-- Problem requirements --
Copy each line below exactly as it appears. Pictures are to be omitted.

*-*-*

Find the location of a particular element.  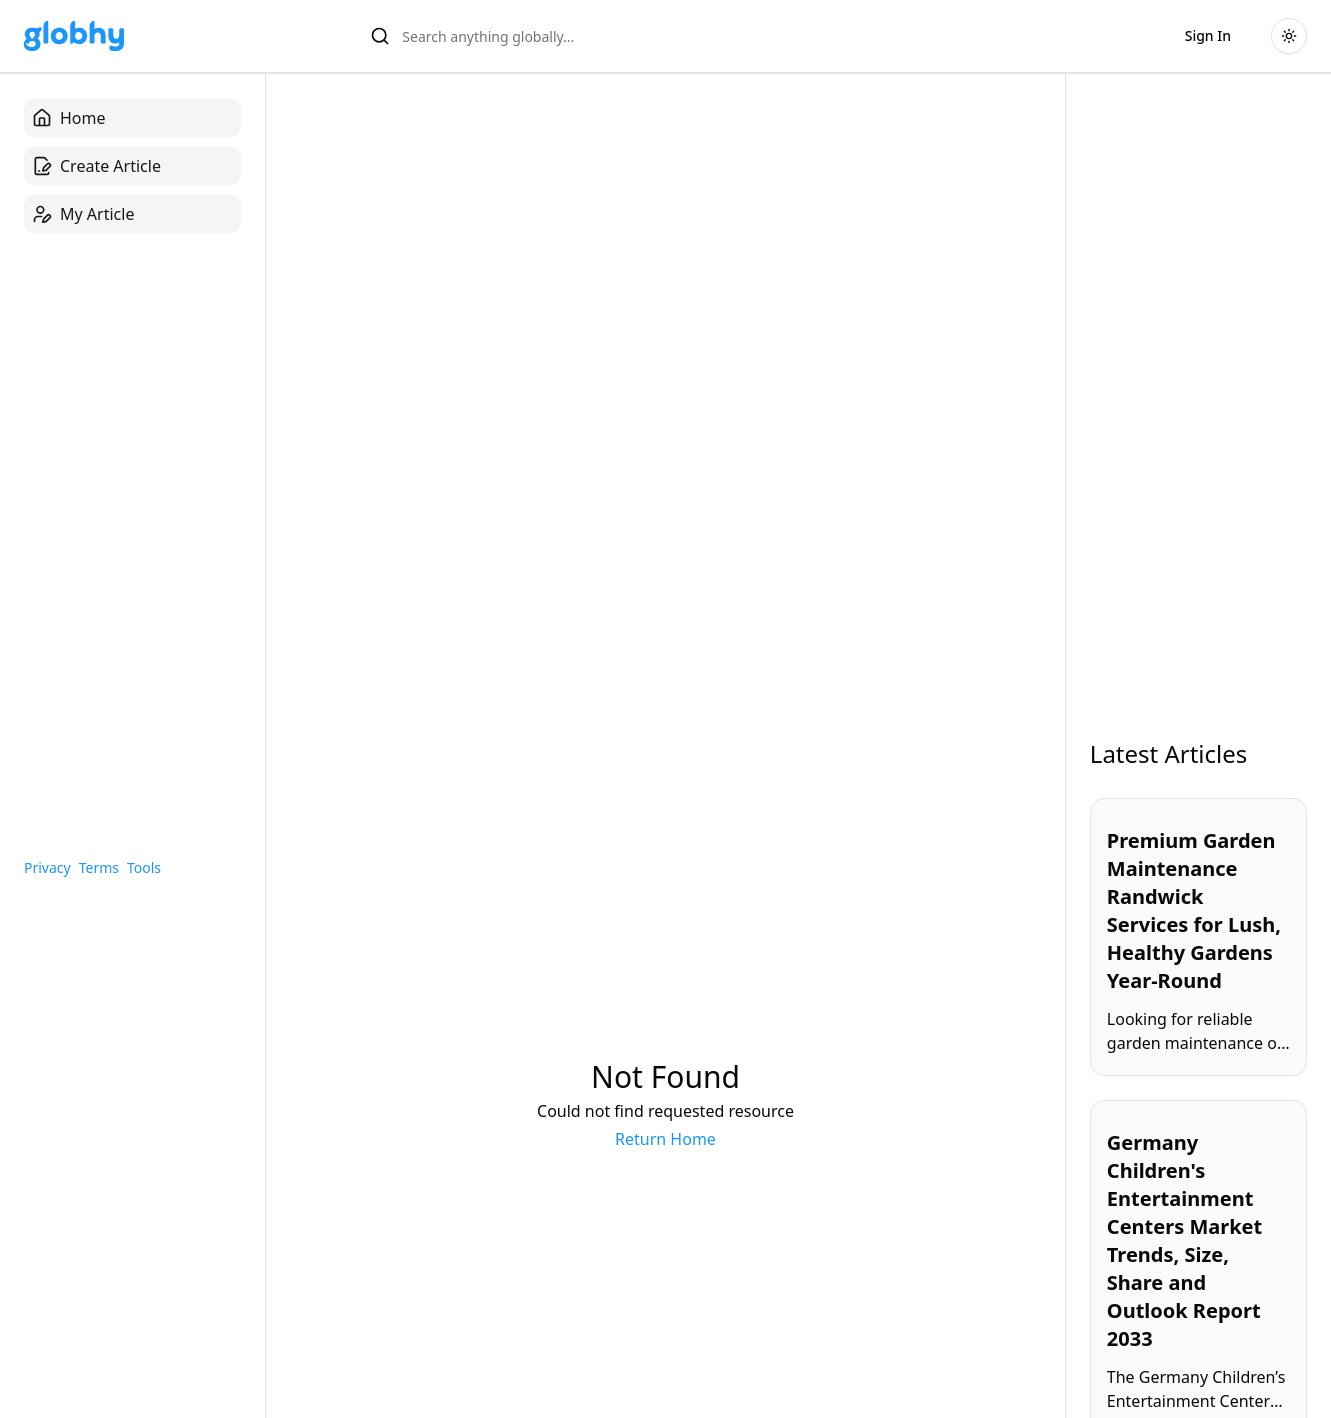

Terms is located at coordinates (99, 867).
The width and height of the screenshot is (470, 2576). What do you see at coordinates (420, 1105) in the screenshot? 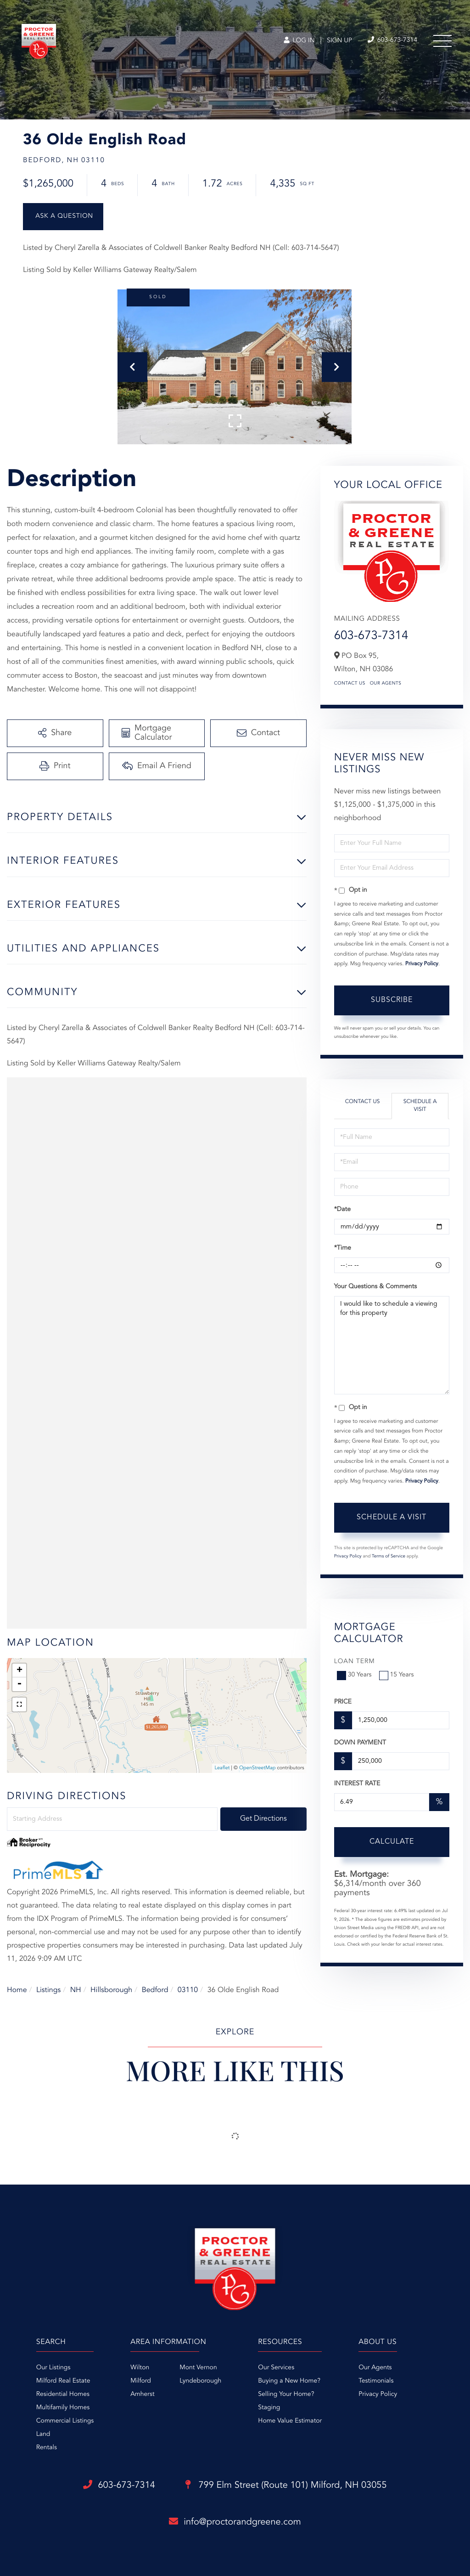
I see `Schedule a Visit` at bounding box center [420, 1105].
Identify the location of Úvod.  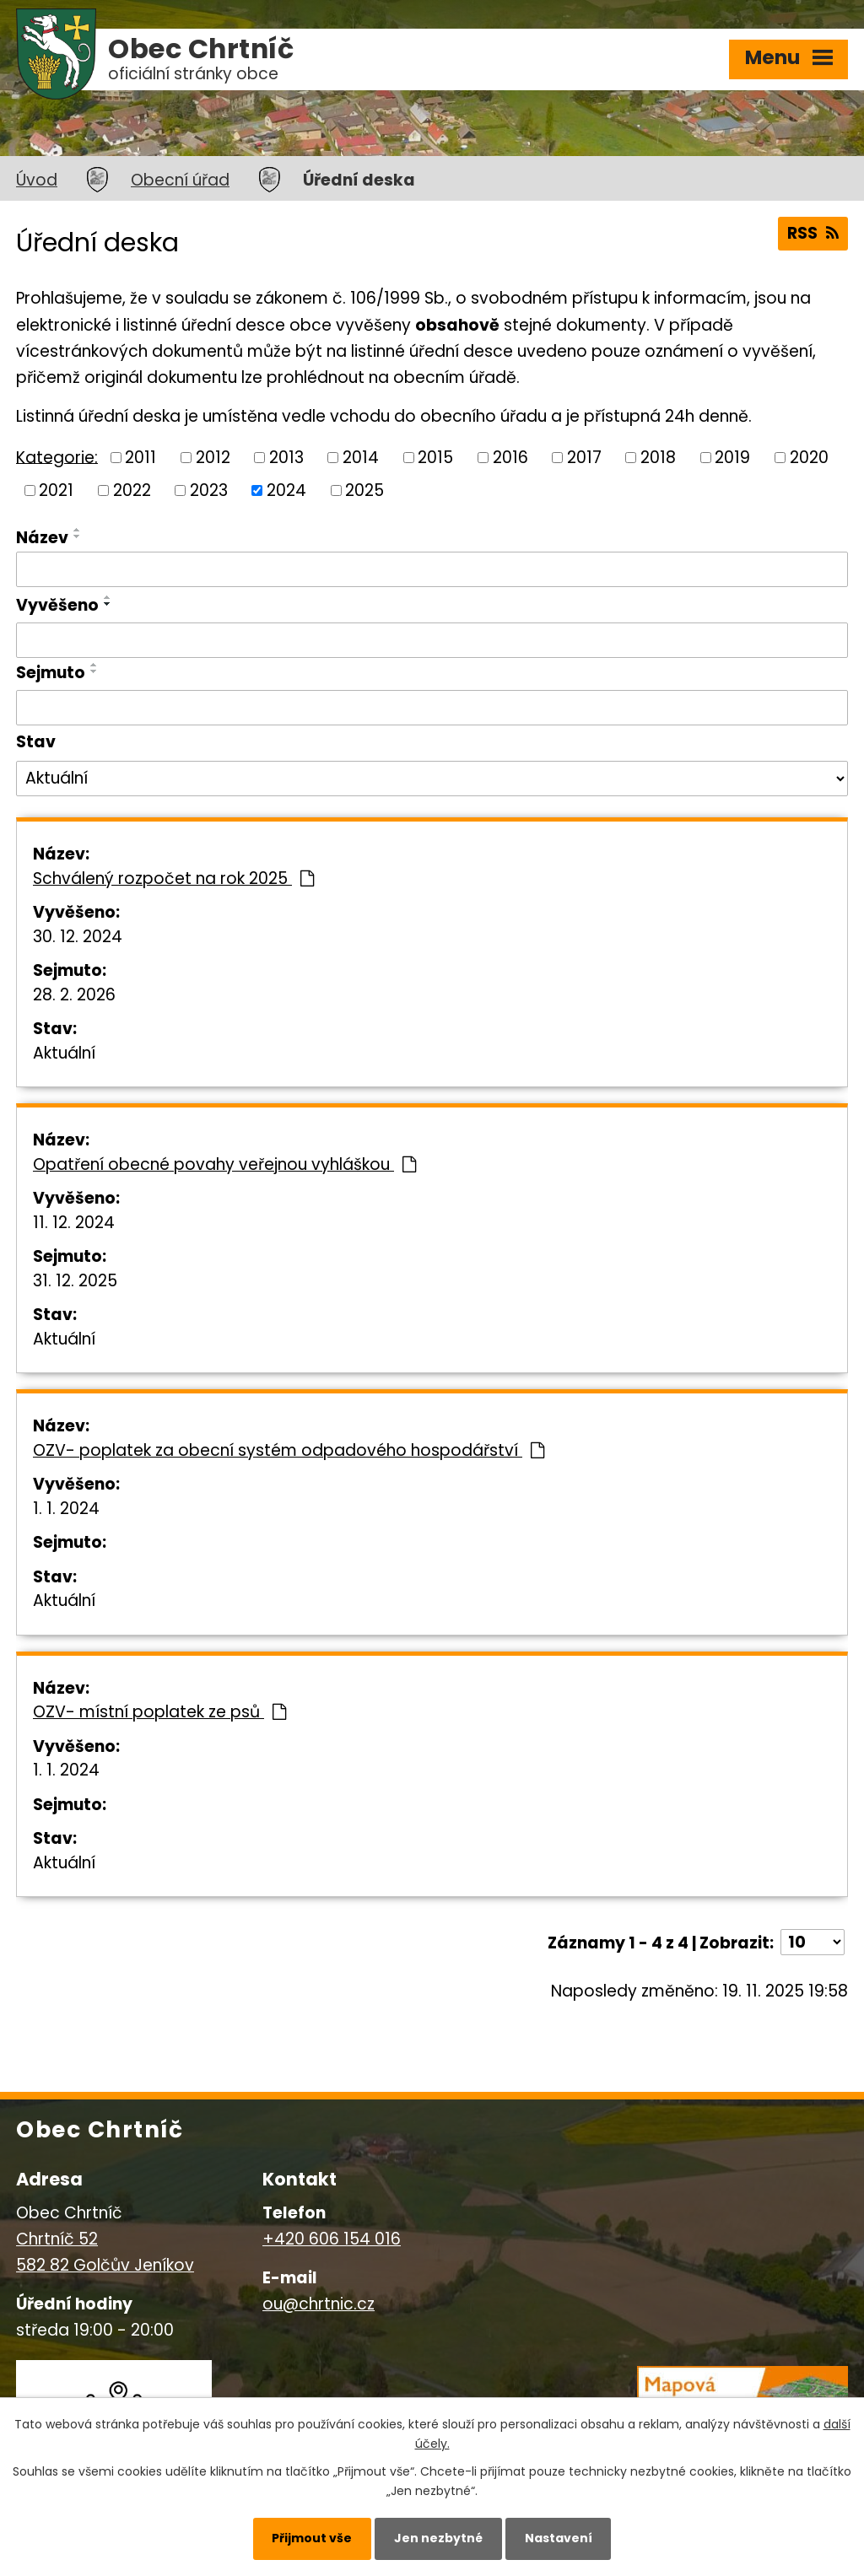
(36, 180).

*-*-*

-- Response to the task --
Find the location of a particular element.  

Terms is located at coordinates (99, 867).
The width and height of the screenshot is (470, 2576). What do you see at coordinates (420, 1105) in the screenshot? 
I see `Schedule a Visit` at bounding box center [420, 1105].
Identify the location of Úvod.  
(36, 180).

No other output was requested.